* _What you are asked to do_
Lines from the records below that contain the word "section" are to be copied out.

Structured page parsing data
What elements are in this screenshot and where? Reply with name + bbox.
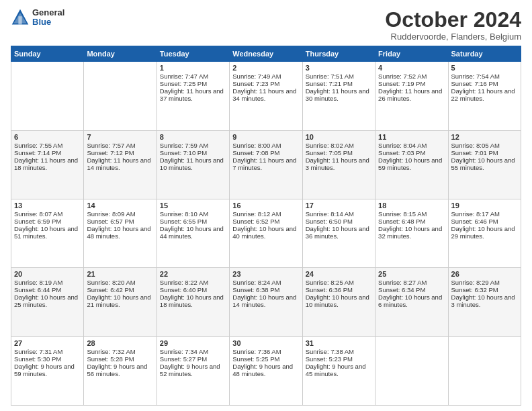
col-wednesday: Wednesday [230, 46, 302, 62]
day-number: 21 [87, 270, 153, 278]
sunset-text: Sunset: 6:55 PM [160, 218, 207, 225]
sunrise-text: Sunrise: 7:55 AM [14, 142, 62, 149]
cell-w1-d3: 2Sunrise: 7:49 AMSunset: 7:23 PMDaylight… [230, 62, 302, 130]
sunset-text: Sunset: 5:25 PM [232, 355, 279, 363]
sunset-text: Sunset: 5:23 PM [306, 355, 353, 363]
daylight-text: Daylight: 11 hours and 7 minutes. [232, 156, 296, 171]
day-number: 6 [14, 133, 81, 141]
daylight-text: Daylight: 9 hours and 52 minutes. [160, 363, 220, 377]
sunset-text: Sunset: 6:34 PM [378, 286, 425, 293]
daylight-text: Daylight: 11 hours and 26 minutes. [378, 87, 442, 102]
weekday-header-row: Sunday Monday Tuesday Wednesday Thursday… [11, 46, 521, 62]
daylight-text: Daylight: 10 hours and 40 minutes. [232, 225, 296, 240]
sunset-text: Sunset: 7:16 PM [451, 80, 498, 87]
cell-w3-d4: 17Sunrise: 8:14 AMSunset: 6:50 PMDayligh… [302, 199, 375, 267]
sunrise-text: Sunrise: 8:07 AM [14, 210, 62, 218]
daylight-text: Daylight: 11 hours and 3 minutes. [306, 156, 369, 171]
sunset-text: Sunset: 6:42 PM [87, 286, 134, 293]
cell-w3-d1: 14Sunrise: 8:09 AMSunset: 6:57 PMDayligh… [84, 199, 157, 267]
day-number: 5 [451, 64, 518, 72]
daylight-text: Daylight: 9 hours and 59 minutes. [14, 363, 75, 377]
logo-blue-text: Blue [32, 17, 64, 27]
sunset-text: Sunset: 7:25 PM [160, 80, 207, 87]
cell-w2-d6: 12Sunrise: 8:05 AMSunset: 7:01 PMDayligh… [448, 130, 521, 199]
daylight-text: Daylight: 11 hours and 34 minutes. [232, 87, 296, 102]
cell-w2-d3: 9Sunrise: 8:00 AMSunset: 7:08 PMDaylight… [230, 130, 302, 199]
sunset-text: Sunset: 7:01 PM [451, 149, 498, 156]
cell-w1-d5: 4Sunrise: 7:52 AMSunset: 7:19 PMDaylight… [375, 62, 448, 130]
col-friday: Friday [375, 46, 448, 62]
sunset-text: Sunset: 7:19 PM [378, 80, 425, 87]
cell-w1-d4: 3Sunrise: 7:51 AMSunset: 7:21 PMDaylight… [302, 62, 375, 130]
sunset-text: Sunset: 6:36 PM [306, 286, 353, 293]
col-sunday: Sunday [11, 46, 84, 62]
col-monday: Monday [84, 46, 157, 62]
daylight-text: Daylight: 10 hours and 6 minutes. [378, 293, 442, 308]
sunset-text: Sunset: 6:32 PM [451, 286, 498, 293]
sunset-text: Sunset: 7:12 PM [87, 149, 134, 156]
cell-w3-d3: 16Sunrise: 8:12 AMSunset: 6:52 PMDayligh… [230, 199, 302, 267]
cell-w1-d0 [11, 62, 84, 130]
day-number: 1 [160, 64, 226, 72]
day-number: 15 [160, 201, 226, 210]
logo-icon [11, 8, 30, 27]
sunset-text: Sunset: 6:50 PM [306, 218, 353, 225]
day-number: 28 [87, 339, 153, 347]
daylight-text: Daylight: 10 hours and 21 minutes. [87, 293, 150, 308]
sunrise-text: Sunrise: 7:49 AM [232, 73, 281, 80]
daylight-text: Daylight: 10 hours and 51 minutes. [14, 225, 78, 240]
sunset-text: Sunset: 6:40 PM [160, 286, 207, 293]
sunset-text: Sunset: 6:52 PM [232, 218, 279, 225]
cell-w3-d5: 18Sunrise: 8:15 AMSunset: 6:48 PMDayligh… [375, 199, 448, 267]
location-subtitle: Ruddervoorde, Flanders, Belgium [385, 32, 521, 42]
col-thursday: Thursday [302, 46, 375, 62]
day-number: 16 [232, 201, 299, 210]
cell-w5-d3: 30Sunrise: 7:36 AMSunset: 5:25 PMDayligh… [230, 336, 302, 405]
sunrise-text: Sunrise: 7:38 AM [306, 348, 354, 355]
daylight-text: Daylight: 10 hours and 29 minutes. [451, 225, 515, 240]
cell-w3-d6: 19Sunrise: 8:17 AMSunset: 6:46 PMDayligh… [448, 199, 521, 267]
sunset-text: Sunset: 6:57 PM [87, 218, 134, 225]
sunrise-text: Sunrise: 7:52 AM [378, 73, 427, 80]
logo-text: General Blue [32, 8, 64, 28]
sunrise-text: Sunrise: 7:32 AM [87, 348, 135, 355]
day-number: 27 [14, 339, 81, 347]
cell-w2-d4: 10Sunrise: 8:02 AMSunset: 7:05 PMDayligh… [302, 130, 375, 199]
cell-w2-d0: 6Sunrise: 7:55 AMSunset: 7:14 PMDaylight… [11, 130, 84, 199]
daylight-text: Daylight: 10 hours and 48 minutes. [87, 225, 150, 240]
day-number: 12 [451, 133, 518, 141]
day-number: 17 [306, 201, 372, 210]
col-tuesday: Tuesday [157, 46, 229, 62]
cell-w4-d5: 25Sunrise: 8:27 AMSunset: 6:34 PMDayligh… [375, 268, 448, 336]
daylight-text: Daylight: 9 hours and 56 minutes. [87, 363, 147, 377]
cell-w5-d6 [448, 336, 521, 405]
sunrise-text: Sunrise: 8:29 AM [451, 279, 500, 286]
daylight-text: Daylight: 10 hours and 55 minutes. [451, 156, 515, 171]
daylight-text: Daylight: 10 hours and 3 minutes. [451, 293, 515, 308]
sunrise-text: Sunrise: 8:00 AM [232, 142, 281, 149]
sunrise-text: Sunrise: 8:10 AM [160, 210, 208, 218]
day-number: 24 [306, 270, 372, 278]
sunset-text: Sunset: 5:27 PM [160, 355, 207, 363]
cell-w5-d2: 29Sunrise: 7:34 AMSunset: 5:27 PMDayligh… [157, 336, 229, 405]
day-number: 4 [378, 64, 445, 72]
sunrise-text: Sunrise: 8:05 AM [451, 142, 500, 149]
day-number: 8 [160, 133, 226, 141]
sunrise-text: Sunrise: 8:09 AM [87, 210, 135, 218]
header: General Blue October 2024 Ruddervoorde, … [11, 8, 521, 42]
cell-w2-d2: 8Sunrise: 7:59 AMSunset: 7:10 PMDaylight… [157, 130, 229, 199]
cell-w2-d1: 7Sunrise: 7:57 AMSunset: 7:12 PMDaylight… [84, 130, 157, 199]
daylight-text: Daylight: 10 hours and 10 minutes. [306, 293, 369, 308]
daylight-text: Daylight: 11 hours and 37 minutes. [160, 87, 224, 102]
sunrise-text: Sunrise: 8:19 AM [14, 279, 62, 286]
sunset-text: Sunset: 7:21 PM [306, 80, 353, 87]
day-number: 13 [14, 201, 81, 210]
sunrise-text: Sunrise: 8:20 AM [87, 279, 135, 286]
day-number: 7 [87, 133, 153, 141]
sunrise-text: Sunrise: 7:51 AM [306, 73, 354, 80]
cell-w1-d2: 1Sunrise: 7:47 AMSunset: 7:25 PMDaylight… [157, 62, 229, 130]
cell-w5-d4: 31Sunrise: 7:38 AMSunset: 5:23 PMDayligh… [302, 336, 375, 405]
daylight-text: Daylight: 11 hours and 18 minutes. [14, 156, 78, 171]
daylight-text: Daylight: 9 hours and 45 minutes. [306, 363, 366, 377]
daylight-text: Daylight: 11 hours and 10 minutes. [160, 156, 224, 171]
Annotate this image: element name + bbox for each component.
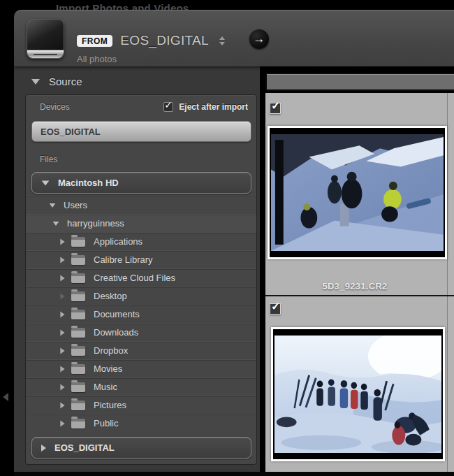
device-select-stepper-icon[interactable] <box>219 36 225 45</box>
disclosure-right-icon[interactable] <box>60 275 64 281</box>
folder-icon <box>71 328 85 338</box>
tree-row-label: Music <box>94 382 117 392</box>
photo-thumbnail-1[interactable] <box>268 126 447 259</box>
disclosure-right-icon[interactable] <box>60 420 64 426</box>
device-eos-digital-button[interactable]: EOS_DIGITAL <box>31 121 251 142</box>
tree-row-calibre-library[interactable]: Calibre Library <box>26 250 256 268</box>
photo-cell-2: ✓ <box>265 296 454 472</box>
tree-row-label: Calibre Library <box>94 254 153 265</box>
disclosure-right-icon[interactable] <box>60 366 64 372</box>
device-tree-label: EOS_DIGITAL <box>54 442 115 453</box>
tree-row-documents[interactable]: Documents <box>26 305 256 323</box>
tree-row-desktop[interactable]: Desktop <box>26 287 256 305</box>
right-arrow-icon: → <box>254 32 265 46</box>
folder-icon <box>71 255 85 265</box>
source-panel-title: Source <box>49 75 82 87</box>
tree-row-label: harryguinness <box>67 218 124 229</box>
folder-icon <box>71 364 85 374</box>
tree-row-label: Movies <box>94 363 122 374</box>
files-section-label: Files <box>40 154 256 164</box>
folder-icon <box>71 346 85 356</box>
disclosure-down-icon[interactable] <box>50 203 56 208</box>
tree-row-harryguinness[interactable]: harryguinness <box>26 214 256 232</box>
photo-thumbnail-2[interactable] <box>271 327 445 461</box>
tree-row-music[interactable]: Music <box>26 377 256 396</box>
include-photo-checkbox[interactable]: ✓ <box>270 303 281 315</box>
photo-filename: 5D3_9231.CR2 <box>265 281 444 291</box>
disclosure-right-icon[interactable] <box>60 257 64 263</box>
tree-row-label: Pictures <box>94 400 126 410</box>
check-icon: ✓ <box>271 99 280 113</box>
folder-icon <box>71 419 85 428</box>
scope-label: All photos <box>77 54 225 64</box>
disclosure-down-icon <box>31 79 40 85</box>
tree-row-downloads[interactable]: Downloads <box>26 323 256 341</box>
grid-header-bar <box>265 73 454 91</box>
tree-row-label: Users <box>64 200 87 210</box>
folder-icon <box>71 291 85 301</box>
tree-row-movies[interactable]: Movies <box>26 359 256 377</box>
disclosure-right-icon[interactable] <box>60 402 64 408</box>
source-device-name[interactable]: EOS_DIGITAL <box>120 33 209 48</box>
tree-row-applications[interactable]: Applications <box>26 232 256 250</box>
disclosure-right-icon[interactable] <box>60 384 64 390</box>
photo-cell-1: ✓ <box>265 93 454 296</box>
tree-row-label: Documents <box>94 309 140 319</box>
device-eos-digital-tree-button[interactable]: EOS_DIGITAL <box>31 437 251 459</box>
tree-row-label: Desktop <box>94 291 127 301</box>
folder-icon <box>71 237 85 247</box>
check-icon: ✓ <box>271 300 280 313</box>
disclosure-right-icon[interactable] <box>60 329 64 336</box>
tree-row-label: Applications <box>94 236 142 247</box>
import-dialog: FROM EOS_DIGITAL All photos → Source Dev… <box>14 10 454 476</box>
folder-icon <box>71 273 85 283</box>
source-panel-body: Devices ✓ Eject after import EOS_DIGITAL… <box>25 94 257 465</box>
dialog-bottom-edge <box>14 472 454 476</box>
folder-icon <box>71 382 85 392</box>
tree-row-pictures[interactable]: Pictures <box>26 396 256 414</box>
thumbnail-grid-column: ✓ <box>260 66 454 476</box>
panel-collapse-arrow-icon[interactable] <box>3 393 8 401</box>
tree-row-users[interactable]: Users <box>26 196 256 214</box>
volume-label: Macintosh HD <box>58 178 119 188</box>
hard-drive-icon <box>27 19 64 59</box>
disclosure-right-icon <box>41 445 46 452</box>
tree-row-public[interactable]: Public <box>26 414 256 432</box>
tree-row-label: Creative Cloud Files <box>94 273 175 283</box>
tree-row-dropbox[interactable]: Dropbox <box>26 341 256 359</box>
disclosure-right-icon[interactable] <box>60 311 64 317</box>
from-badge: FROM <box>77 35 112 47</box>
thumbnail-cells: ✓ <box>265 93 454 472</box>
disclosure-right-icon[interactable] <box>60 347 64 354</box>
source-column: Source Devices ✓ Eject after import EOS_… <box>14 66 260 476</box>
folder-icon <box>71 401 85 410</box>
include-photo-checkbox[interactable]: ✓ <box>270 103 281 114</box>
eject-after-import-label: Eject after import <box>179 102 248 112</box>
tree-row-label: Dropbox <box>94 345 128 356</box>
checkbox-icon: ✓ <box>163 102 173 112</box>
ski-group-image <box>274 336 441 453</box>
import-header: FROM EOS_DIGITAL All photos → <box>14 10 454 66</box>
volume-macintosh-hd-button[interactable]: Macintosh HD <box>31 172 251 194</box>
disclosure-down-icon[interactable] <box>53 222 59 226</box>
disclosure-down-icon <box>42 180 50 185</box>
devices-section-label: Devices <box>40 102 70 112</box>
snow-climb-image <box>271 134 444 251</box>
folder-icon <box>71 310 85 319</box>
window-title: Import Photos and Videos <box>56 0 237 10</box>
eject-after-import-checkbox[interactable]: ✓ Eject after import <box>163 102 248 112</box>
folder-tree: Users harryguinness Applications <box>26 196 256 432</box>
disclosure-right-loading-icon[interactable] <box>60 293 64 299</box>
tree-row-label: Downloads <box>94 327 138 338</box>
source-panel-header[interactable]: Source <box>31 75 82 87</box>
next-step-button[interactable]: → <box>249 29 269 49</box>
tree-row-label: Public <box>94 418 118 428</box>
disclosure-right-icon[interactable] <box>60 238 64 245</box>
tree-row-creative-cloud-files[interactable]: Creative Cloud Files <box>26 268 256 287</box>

* _Response area_
files-section-label: Files <box>40 154 256 164</box>
devices-section-label: Devices <box>40 102 70 112</box>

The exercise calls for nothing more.